__Records supplied__:
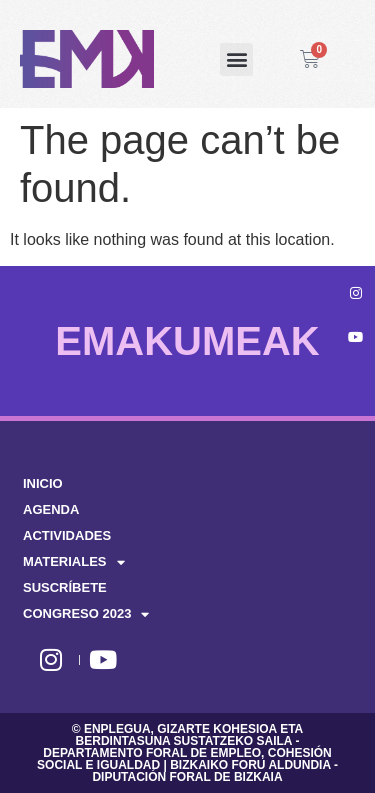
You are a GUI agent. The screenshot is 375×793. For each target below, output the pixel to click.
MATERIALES (74, 562)
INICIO (43, 483)
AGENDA (51, 509)
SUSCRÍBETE (65, 587)
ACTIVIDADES (67, 535)
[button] (236, 59)
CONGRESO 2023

__What you have to do__: Leaving aside the pictures, copy the listing above exactly.

__Reply to the exercise__:
You are a GUI agent. The screenshot is 375×793. For each target below, output the pixel to click.
MATERIALES (74, 562)
INICIO (43, 483)
AGENDA (51, 509)
SUSCRÍBETE (65, 587)
ACTIVIDADES (67, 535)
[button] (236, 59)
CONGRESO 2023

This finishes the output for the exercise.